The board secretary kept her eyes on the clock when she said, “We are proceeding under Madam Han’s motion.”

No one in the room needed the reminder. The minutes were already open. The vote packet was already on the table. If the motion passed before Liu Chen spoke, the freeze would harden into procedure, and procedure would become the new truth.

Madam Han sat at the head of the table with her spine straight and her expression calm enough to pass for concern. Shen Wei sat one seat down, polished and patient, as if he had all afternoon to watch Liu Chen lose his place. Between them lay the blue-tabbed sponsor packet, the stamped footer visible to everyone now. In front of Liu Chen, the photographed route sheet, compliance note, and courier footer were still spread side by side like pieces of evidence that refused to disappear just because the family wanted them gone.

The room had the look of a place waiting for one man to be made small.

Madam Han tapped the packet once with a lacquered fingernail. “Mingyuan Capital is asking for discipline. We do not have the luxury of emotional delay.”

That was the trick with her: she never sounded brutal. She sounded necessary.

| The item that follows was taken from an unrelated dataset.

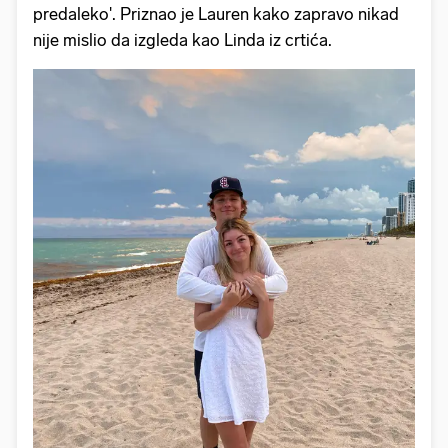
predaleko'. Priznao je Lauren kako zapravo nikad
nije mislio da izgleda kao Linda iz crtića.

Liu Chen did not rise to it. He looked at the board secretary instead. “Read the recorded packet sequence back in full.”

The secretary hesitated. Her pen stayed above the page. The room knew what that meant. Everyone was waiting to see whether he would fold and give Madam Han the easy victory she had already prepared.

Liu Chen kept his voice level. “The footer. The route. The timestamp. Read it exactly.”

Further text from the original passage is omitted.